I ploughed through Marvel: The End yesterday afternoon. What to say? 2003 bumpf from Jim Starlin. It's part cheesy shitfest, part high Starlin cosmic magnificence.
I enjoyed it.
Here's what it's about...
There's this source of energy called "The Heart of The Universe" which these alien dudes keep in a big spaceship. An old pharoah gets zapped up to their ship and is filled with the heart of the universe. This turns him into a bonkers Space Pharaoh...
He pitches up on present day earth, KILLS most of the superheroes, nailing them up on floating pink force field crucifixes...
He then transports all the World leaders to his space pyramid...
and, emerging from what appears to be an Egyptian ladies public toilet...
...informs everybody that he now rules the earth.
It's not all bad though...
Not nice enough for Doctor Doom though, or Thanos, both of whom want the heart of the universe for themselves! Doom sets out to fuck up da pharaoh by travelling back in time to shoot him...
while Thanos recruits the Defenders to launch a raid on the spaceship that contains the heart of the universe...
It's all a bit mad. Mad, but beautiful, because this is where the Starlin magnificence comes in! My shitty scanner can't do that double page spread justice, but when you've got it in your hands! WOW! It's truly, truly gobsmacking - all that spaceship, all those stars, the beams of energy shooting out the various funnels. Topola!!! And it's one of a TON of gorgeous cosmic splashes in this six-parter. Gold baby, GOLD!
Anyway, while Thanos and Doom are plotting their attacks, the various gods of the Marvel Universe get together to form a plan to stop Space Pharaoh. It's at this moment that we realise just how powerful the dude is, because he gets wind of this and fucks all the gods up on the spot!
I say total, but he's not completely successful as Thor and Zeus escape to recruit Infinity and Eternity.
Told you it was mental.
Meanwhile, Thanos and The Defenders get scrapping with the aliens on the big phallic Starlin spaceship. While The Defenders are all busy smashing aliens and robots, sneaky Thanos dives into the heart of the universe, absorbing its power and becoming numero fucking uno power in the whole Marvel U!
He travels back in time to where Doom is about to get fucked over by the Space Pharoah (who, it turns out, knew Doom was coming and has travelled back in time to stop Doom from assassinating him by assassinating Doom - headfuuuuuuuuuuuuuck!!!!!!!!!), and, after a classic no-but-yeah-but-no moment...
...new improved omnipotent Thanos whips Space Pharoah off and turns him into a butterfly, (honestly), before travelling even further back in time to track down the aliens who originally tracked down the heart of the universe and destroy them before they could find it, thus ensuring his place as the unquestionable, all-powerful king of everything.

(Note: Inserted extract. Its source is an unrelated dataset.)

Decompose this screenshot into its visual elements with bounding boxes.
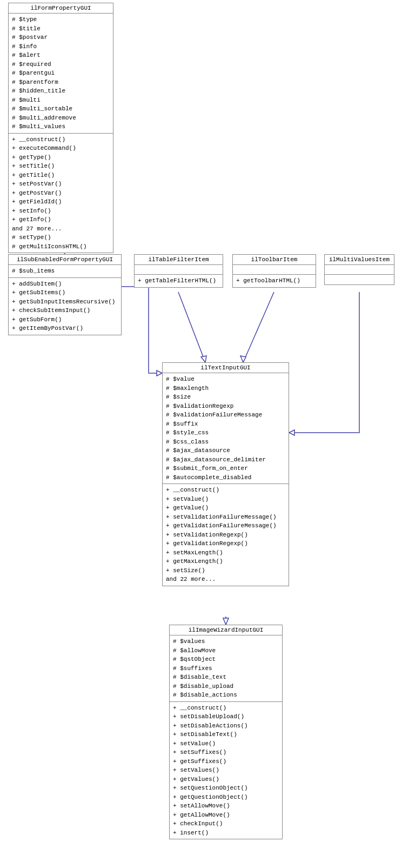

It's very confusing and, to be honest, once the Space Pharaoh's out of the picture it all gets a bit slow and metaphysical. Which is fine I suppose, but the fun sort of withers away. There's still time for a couple of awesome Starlin double page splashes of Thanos getting ready to engage EVERYONE in the Marvel U, (they all come back to life once Thanos changes history you see?). Then Adam Warlock turns up in the void and (blah-de-blah) convinces Thanos to see the error of his ways. Thanos destroys himself and woop-de-do, everything's back to normal.
Like I say, quite a fun little mini series, even if it does disappear up its own trippy arse towards the end. Worth picking up (if you see it cheap) for the Starlin art which is spectacular in places. Plus, you know - SPACE PHAROAH!
Oh, and it's got Hulk Smash in it too, which is always infinitely preferable to intelligent talky-talky Hulk as we all jolly well know.